Ling Qi paused. She knew that Cai Renxiang had a certain, very expensive communications array for official business, one that outright projected the user’s presence across the province. “I see.”

She was going to have to get used to public speaking real quick, wasn’t she? Humor was a good balm for nerves.

However, that did bring up another matter in the shard of icy iron stored away in her ring. No one had mentioned it, nor asked her about it. Ling Qi’s gaze turned to Elder Zhu, who was conferring with a core disciple in the far corner of the room.

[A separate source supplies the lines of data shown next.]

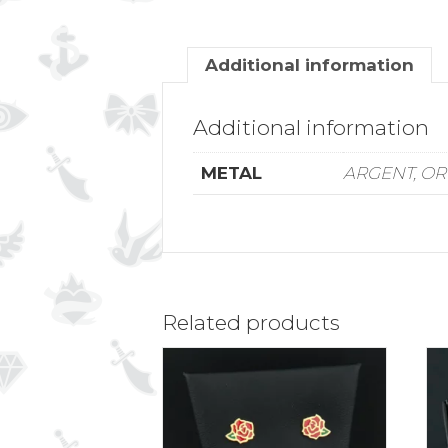
Additional information
Additional information
METAL
ARGENT, OR
Related products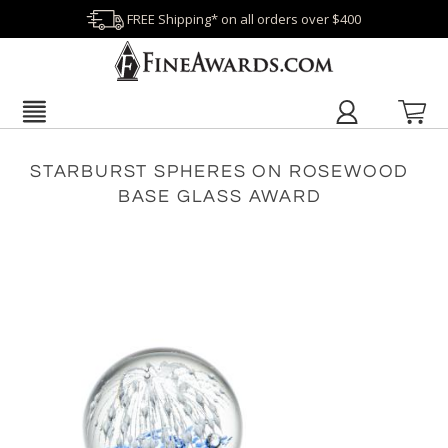
FREE Shipping* on all orders over $400
STARBURST SPHERES ON ROSEWOOD
BASE GLASS AWARD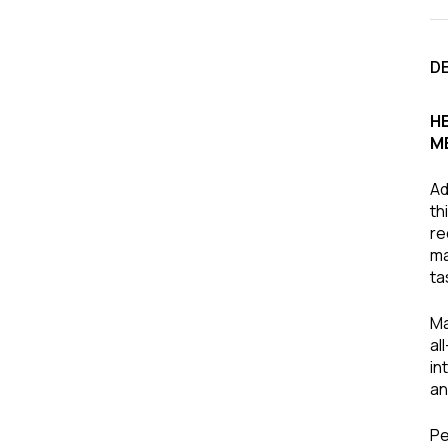
D
H
M
Ad
th
re
ma
ta
Ma
al
in
an
Pe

She was a little hesitant to bring it up to the Sect after feeling their reactions to the barbarians.

“You are distressed by something,” Renxiang observed.

Ling Qi looked away from Elder Zhu. “Yes. This isn’t the place for it. When do we start preparing for the meeting?”

Renxiang considered her for a moment. “The third hour. The communications array requires the light of dawn to activate, and three hours time should be sufficient to prepare. Your time until then is free.”

She had a lot of people to check on, Ling Qi thought, and things to consider as well. “What will you be doing with your time, Lady Cai?”

“Recovering and cultivating,” the heiress replied immediately. “In addition, I will be penning a number of missives and messages.”

Ling Qi glanced at Renxiang out of the corner of her eye. “I’ll be there at the first hour.”

“As you wish. We may cultivate and speak simultaneously if need be,” Renxiang allowed.

Ling Qi smiled faintly as they turned away from each other. That was a sentiment she could get behind at least.

Sixiang thought in exasperation.

Ling Qi felt the humor drain away as she left the debriefing room. She dearly hoped that everyone was alright.